(WORK REQUEST):
Your output should consist solely of the lines from the one with "ใช้ 15 คะแนน แลกรับสิทธิ์ ซื้อ 1 แถม 1" through the end of the records, reproduced exactly, both ends included.

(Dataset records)

-- Opening Marker --

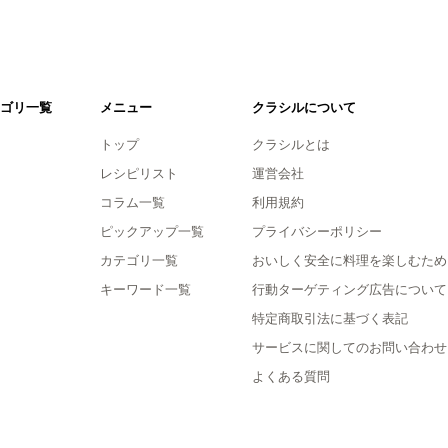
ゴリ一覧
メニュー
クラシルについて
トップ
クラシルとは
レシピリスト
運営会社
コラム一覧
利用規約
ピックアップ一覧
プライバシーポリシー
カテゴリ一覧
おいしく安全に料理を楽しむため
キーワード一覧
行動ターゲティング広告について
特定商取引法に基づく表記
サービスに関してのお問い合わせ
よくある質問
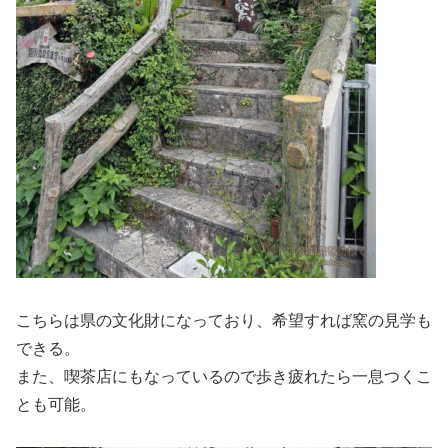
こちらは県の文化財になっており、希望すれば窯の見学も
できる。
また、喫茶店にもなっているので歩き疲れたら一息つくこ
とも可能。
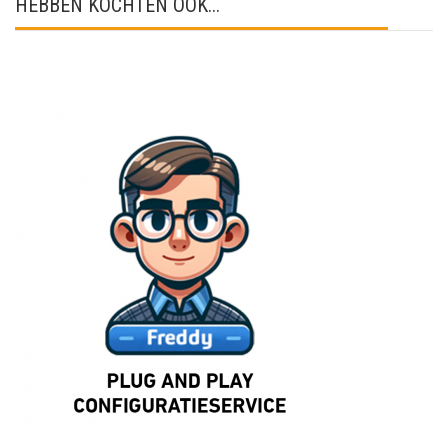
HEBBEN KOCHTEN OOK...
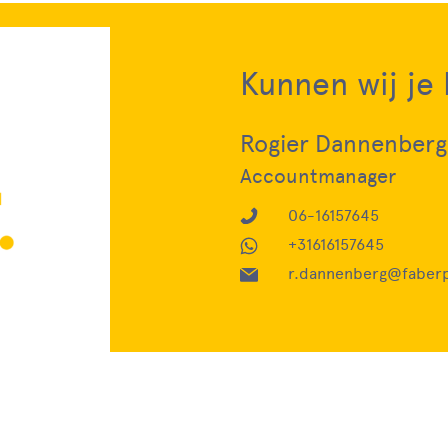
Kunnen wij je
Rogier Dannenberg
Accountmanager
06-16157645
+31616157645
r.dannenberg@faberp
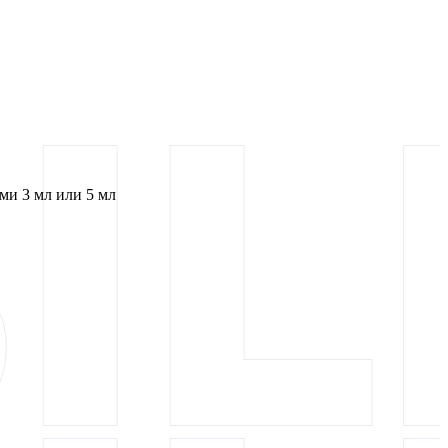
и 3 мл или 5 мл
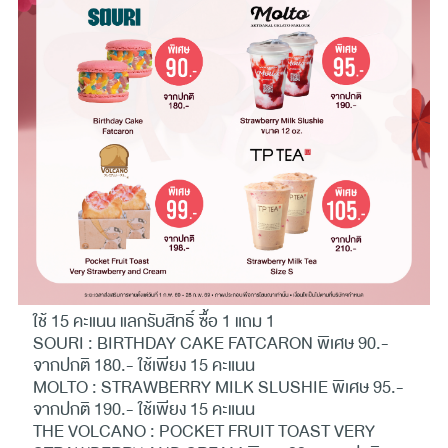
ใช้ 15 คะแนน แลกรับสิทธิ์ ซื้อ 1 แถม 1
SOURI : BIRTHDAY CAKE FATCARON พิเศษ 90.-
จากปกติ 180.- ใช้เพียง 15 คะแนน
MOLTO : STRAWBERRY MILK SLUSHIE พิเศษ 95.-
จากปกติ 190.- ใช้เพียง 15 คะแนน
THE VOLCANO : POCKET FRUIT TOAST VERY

-- Closing Marker --

(TASK RESULT):
ใช้ 15 คะแนน แลกรับสิทธิ์ ซื้อ 1 แถม 1
SOURI : BIRTHDAY CAKE FATCARON พิเศษ 90.-
จากปกติ 180.- ใช้เพียง 15 คะแนน
MOLTO : STRAWBERRY MILK SLUSHIE พิเศษ 95.-
จากปกติ 190.- ใช้เพียง 15 คะแนน
THE VOLCANO : POCKET FRUIT TOAST VERY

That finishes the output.